The use of dispersants is continuing, because scientists believe they help natural forces more easily break down the oil into less toxic compounds. Oil-eating microbes will do that under water. On the surface, they will be aided by sunlight, waves, and weather.
But it’s a careful balance. If there are too many oil droplets in the water, the microbes, which need oxygen, could grow out of control and suck up so much oxygen they create a dead zone. Samantha Joye, a University of Georgia scientist who was one of the first to discover the undersea oil, said oxygen levels were down 30 percent or more in some areas she sampled. Federal officials say ongoing testing shows oxygen levels in the gulf are normal.
“But there is a tipping point . . . that’s why you need continuous monitoring,’’ and NOAA is doing that, said Murawski, of the Fisheries Service.
The Deep Spill experiment, some 200 miles off Norway’s coast, was celebrated at the time as a forward-looking exercise for the next generation of drilling.
In all, four mixtures were released, including a combination of diesel oil and natural gas that, while not a perfect parallel to the crude oil leaking in the gulf, gives some comparison. Flow rates were comparable to the Gulf spill rate. No dispersants were used.

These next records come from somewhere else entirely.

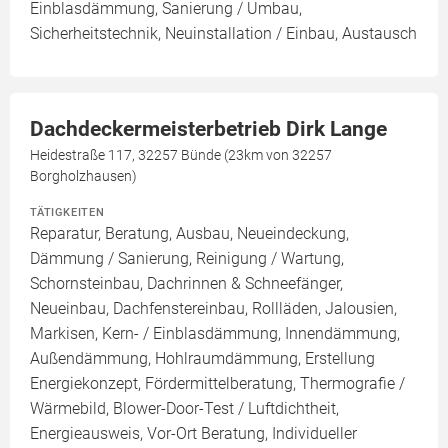
Einblasdämmung, Sanierung / Umbau,
Sicherheitstechnik, Neuinstallation / Einbau, Austausch
Dachdeckermeisterbetrieb Dirk Lange
Heidestraße 117, 32257 Bünde (23km von 32257
Borgholzhausen)
TÄTIGKEITEN
Reparatur, Beratung, Ausbau, Neueindeckung,
Dämmung / Sanierung, Reinigung / Wartung,
Schornsteinbau, Dachrinnen & Schneefänger,
Neueinbau, Dachfenstereinbau, Rollläden, Jalousien,
Markisen, Kern- / Einblasdämmung, Innendämmung,
Außendämmung, Hohlraumdämmung, Erstellung
Energiekonzept, Fördermittelberatung, Thermografie /
Wärmebild, Blower-Door-Test / Luftdichtheit,
Energieausweis, Vor-Ort Beratung, Individueller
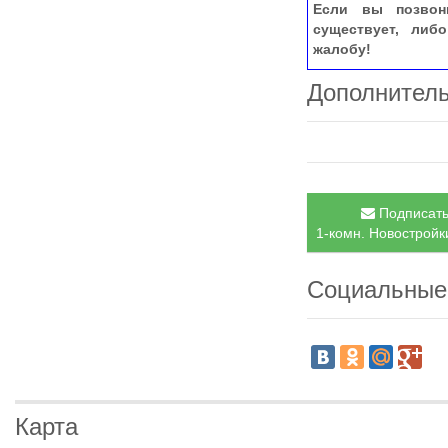
Если вы позвон
существует, либ
жалобу!
Дополнител
Подписать
1-комн. Новостройки
Социальные
Карта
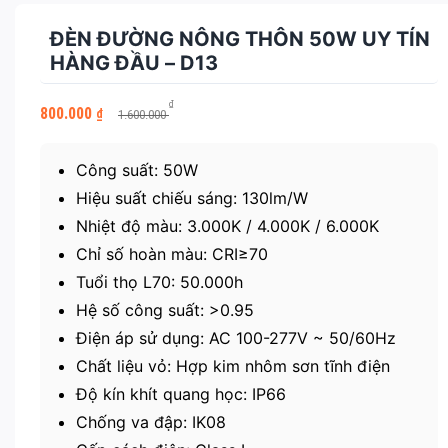
ĐÈN ĐƯỜNG NÔNG THÔN 50W UY TÍN
HÀNG ĐẦU – D13
Giá
Giá
₫
800.000
₫
1.600.000
gốc
hiện
là:
tại
1.600.000 ₫.
là:
Công suất: 50W
800.000 ₫.
Hiệu suất chiếu sáng: 130lm/W
Nhiệt độ màu: 3.000K / 4.000K / 6.000K
Chỉ số hoàn màu: CRI≥70
Tuổi thọ L70: 50.000h
Hệ số công suất: >0.95
Điện áp sử dụng: AC 100-277V ~ 50/60Hz
Chất liệu vỏ: Hợp kim nhôm sơn tĩnh điện
Độ kín khít quang học: IP66
Chống va đập: IK08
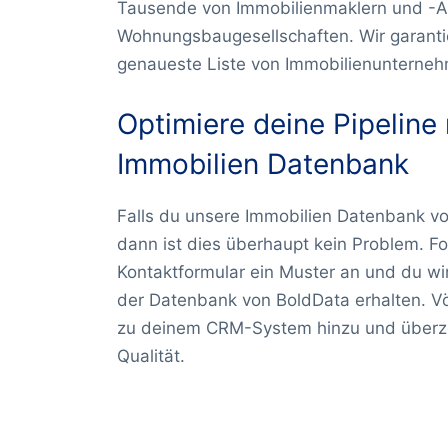
Tausende von Immobilienmaklern und -A
Wohnungsbaugesellschaften. Wir garanti
genaueste Liste von Immobilienunterne
Optimiere deine Pipeline
Immobilien Datenbank
Falls du unsere Immobilien Datenbank v
dann ist dies überhaupt kein Problem. F
Kontaktformular ein Muster an und du wir
der Datenbank von BoldData erhalten. Völ
zu deinem CRM-System hinzu und überze
Qualität.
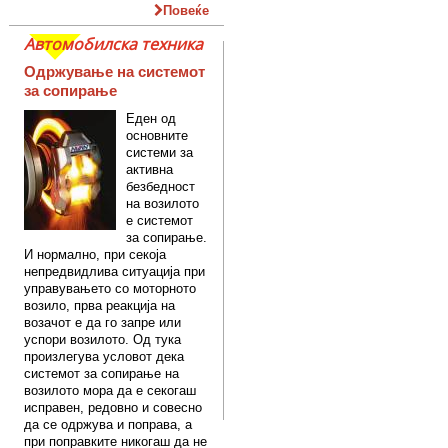
Повеќе
Автомобилска техника
Одржување на системот
за сопирање
Еден од
основните
системи за
активна
безбедност
на возилото
е системот
за сопирање.
И нормално, при секоја
непредвидлива ситуација при
управувањето со моторното
возило, прва реакција на
возачот е да го запре или
успори возилото. Од тука
произлегува условот дека
системот за сопирање на
возилото мора да е секогаш
исправен, редовно и совесно
да се одржува и поправа, а
при поправките никогаш да не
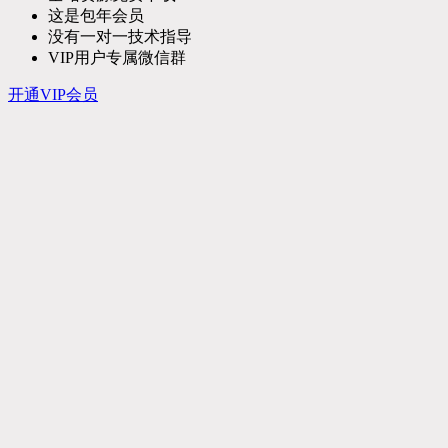
这是包年会员
没有一对一技术指导
VIP用户专属微信群
开通VIP会员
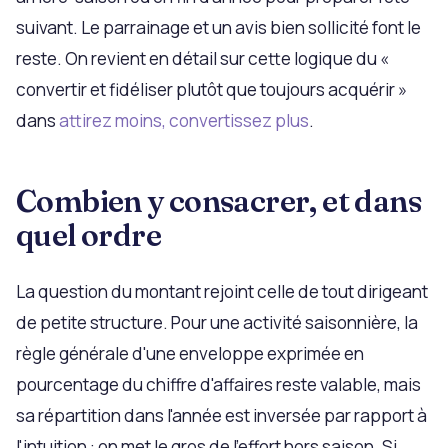
suivant. Le parrainage et un avis bien sollicité font le
reste. On revient en détail sur cette logique du «
convertir et fidéliser plutôt que toujours acquérir »
dans
attirez moins, convertissez plus
.
Combien y consacrer, et dans
quel ordre
La question du montant rejoint celle de tout dirigeant
de petite structure. Pour une activité saisonnière, la
règle générale d'une enveloppe exprimée en
pourcentage du chiffre d'affaires reste valable, mais
sa répartition dans l'année est inversée par rapport à
l'intuition : on met le gros de l'effort hors saison. Si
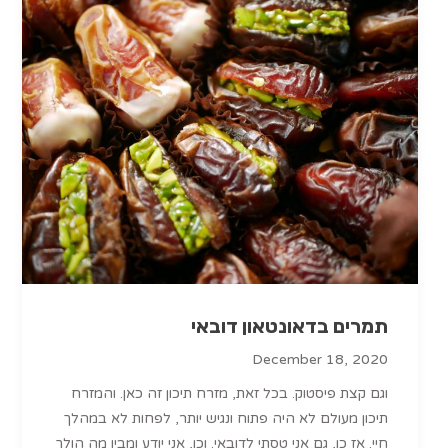
תמרים בדאונטאון דובאי
December 18, 2020
וגם קצת פיסטוק. בכל זאת, מזרח תיכון זה כאן. והמזרח
תיכון מעולם לא היה פתוח ונגיש יותר, לפחות לא במהלך
חיי. אז כן, גם אני טסתי לדובאי. וכן, אני יודע ומבין מה הולך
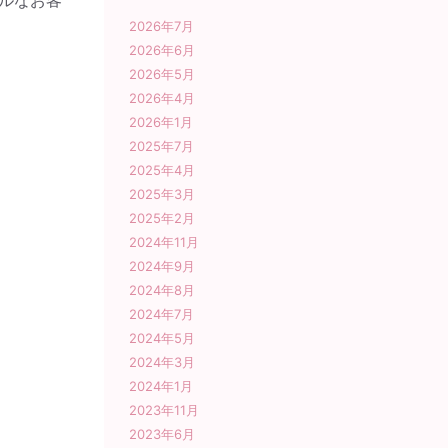
2026年7月
2026年6月
2026年5月
2026年4月
2026年1月
2025年7月
2025年4月
2025年3月
2025年2月
2024年11月
2024年9月
2024年8月
2024年7月
2024年5月
2024年3月
2024年1月
2023年11月
2023年6月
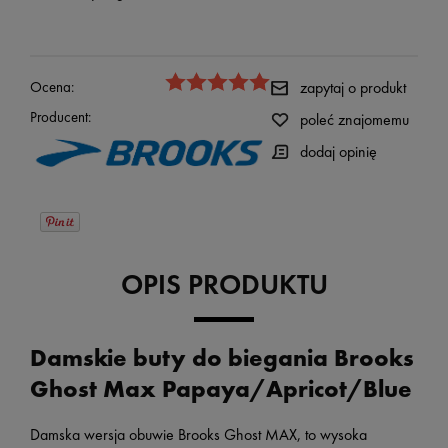
Ocena:
zapytaj o produkt
Producent:
poleć znajomemu
dodaj opinię
OPIS PRODUKTU
Damskie buty do biegania Brooks
Ghost Max Papaya/Apricot/Blue
Damska wersja obuwie Brooks Ghost MAX,
to wysoka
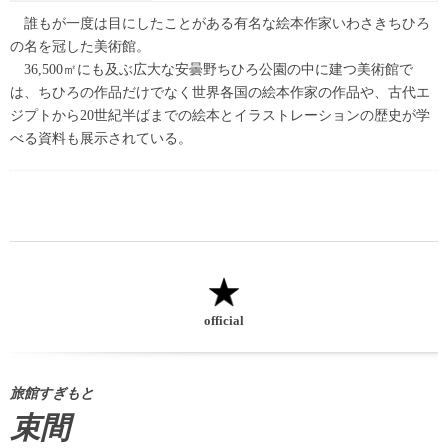
誰もが一度は目にしたことがある有名な絵本作家いわさきちひろ
の名を冠した美術館。
36,500㎡にも及ぶ広大な安曇野ちひろ公園の中に建つ美術館で
は、ちひろの作品だけでなく世界各国の絵本作家の作品や、古代エ
ジプトから20世紀半ばまでの絵本とイラストレーションの歴史が学
べる資料も展示されている。
official
旅館すぎもと
束間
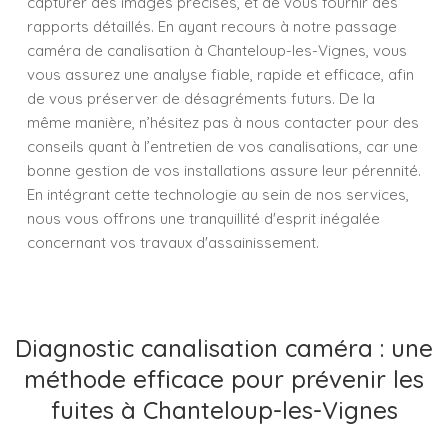
capturer des images précises, et de vous fournir des
rapports détaillés. En ayant recours à notre passage
caméra de canalisation à Chanteloup-les-Vignes, vous
vous assurez une analyse fiable, rapide et efficace, afin
de vous préserver de désagréments futurs. De la
même manière, n’hésitez pas à nous contacter pour des
conseils quant à l’entretien de vos canalisations, car une
bonne gestion de vos installations assure leur pérennité.
En intégrant cette technologie au sein de nos services,
nous vous offrons une tranquillité d'esprit inégalée
concernant vos travaux d'assainissement.
Diagnostic canalisation caméra : une
méthode efficace pour prévenir les
fuites à Chanteloup-les-Vignes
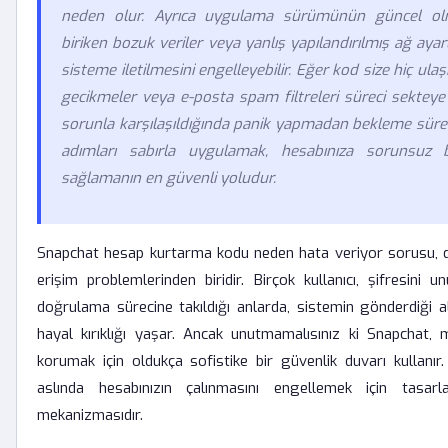
neden olur. Ayrıca uygulama sürümünün güncel olm
biriken bozuk veriler veya yanlış yapılandırılmış ağ aya
sisteme iletilmesini engelleyebilir. Eğer kod size hiç ul
gecikmeler veya e-posta spam filtreleri süreci sekteye u
sorunla karşılaşıldığında panik yapmadan bekleme sürel
adımları sabırla uygulamak, hesabınıza sorunsuz b
sağlamanın en güvenli yoludur.
Snapchat hesap kurtarma kodu neden hata veriyor sorusu, dij
erişim problemlerinden biridir. Birçok kullanıcı, şifresini 
doğrulama sürecine takıldığı anlarda, sistemin gönderdiği a
hayal kırıklığı yaşar. Ancak unutmamalısınız ki Snapchat, mi
korumak için oldukça sofistike bir güvenlik duvarı kullanır.
aslında hesabınızın çalınmasını engellemek için tasa
mekanizmasıdır.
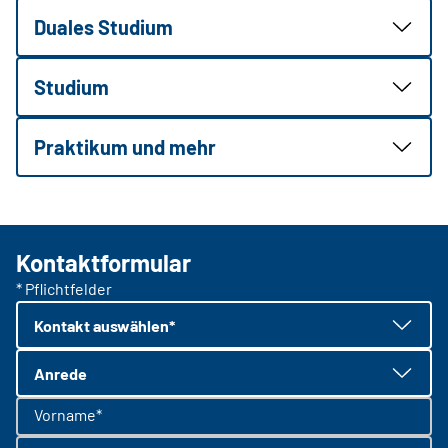
Duales Studium
Studium
Praktikum und mehr
Kontaktformular
* Pflichtfelder
Kontakt auswählen*
Anrede
Vorname*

According to a 2005 analysis by MIT’s Adams and Scott Socolofsky, now a professor at Texas A&M University, between 2 and 17 cubic meters of the 60 cubic meters of released diesel made it to the surface before overflights looking for oil on the sea surface ended, about seven hours after the oil release stopped.
The scientists suggested that a significant portion of the oil rose slowly because it was comprised of very small droplets. Another colleague, Stephen Masutani of the University of Hawaii, found that one-third of the oil in Deep Spill would probably be found in droplets of half a millimeter or smaller, which could have taken a day or more to surface.
In the gulf spill, the dispersants probably made droplets much smaller still, Adams said, which means they could take much longer to surface.
Those droplets can get trapped by currents and dense water layers deep in the sea. “These small droplets have no choice but to follow the water once it leaves the upward-rising oil-and-gas mixture,’’ Socolofsky said.
After Deep Spill, there was no effort by the industry — or government — to better understand these submerged oil droplets.